_What to do_: With the images removed, repeat the data below exactly.

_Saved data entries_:
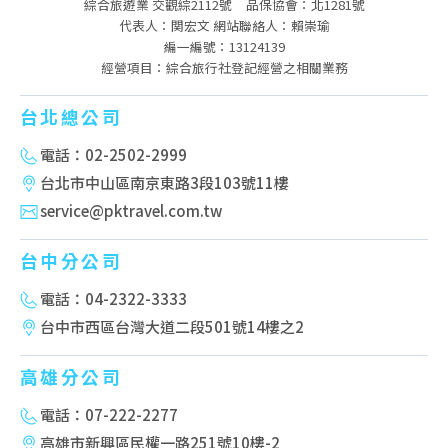
綜合旅遊業 交觀綜2112號
品保協會：北1281號
代表人：関宏文 網站聯絡人：賴崇瑜
編一編號：13124139
經營項目：綜合旅行社登記經營之相關業務
台北總公司
電話：02-2502-2999
台北市中山區南京東路3段103號11樓
service@pktravel.com.tw
台中分公司
電話：04-2322-3333
台中市西區台灣大道二段501號14樓之2
高雄分公司
電話：07-222-2277
高雄市新興區民權一路251號10樓-2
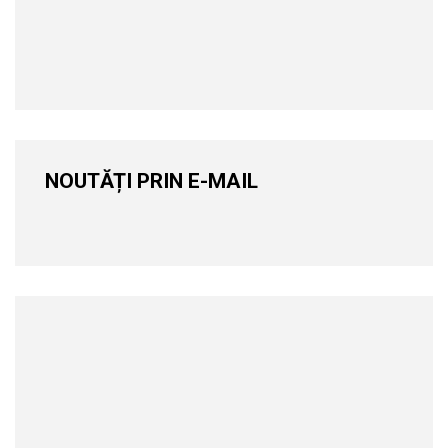
NOUTĂȚI PRIN E-MAIL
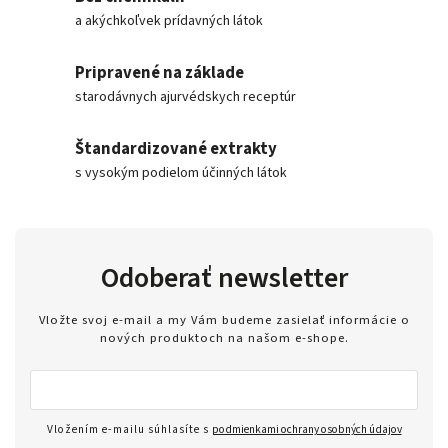
a akýchkoľvek prídavných látok
Pripravené na základe
starodávnych ajurvédskych receptúr
Štandardizované extrakty
s vysokým podielom účinných látok
Odoberať newsletter
Vložte svoj e-mail a my Vám budeme zasielať informácie o
nových produktoch na našom e-shope.
Vložením e-mailu súhlasíte s
podmienkami ochrany osobných údajov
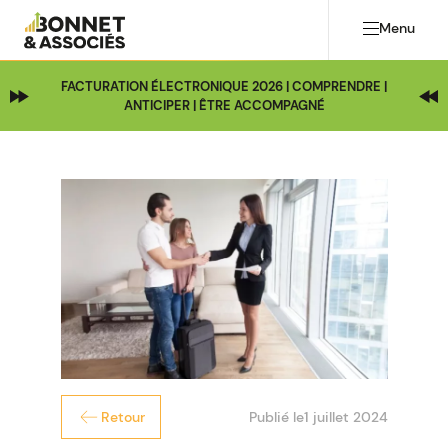
Menu
FACTURATION ÉLECTRONIQUE 2026 | COMPRENDRE |
ANTICIPER | ÊTRE ACCOMPAGNÉ
Publié le
1 juillet 2024
Retour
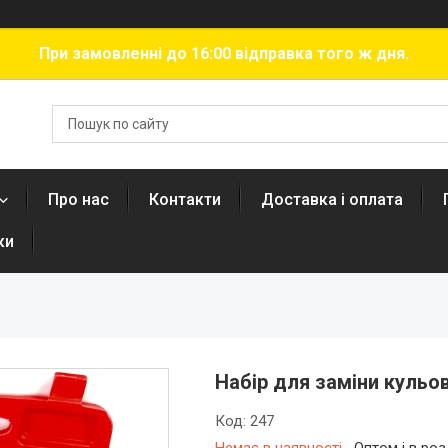
При замовленні до 16:00 відправка того ж дня.
Про нас
Контакти
Доставка і оплата
ки
Набір для заміни кульо
Код:
247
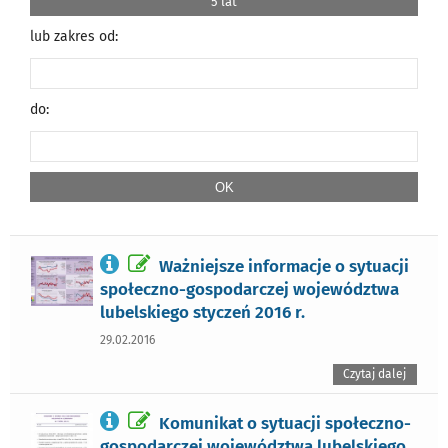
5 lat
lub zakres od:
do:
Ważniejsze informacje o sytuacji
społeczno-gospodarczej województwa
lubelskiego styczeń 2016 r.
29.02.2016
Czytaj dalej
Komunikat o sytuacji społeczno-
gospodarczej województwa lubelskiego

_Exercise result_:
綜合旅遊業 交觀綜2112號
品保協會：北1281號
代表人：関宏文 網站聯絡人：賴崇瑜
編一編號：13124139
經營項目：綜合旅行社登記經營之相關業務
台北總公司
電話：02-2502-2999
台北市中山區南京東路3段103號11樓
service@pktravel.com.tw
台中分公司
電話：04-2322-3333
台中市西區台灣大道二段501號14樓之2
高雄分公司
電話：07-222-2277
高雄市新興區民權一路251號10樓-2
NOUTĂȚI PRIN E-MAIL
a akýchkoľvek prídavných látok
Pripravené na základe
starodávnych ajurvédskych receptúr
Štandardizované extrakty
s vysokým podielom účinných látok
Odoberať newsletter
Vložte svoj e-mail a my Vám budeme zasielať informácie o
nových produktoch na našom e-shope.
Vložením e-mailu súhlasíte s
podmienkami ochrany osobných údajov
Menu
FACTURATION ÉLECTRONIQUE 2026 | COMPRENDRE |
ANTICIPER | ÊTRE ACCOMPAGNÉ
Publié le
1 juillet 2024
Retour
При замовленні до 16:00 відправка того ж дня.
Про нас
Контакти
Доставка і оплата
ки
Набір для заміни кульо
Код:
247
5 lat
lub zakres od:
do:
Ważniejsze informacje o sytuacji
społeczno-gospodarczej województwa
lubelskiego styczeń 2016 r.
29.02.2016
Czytaj dalej
Komunikat o sytuacji społeczno-
gospodarczej województwa lubelskiego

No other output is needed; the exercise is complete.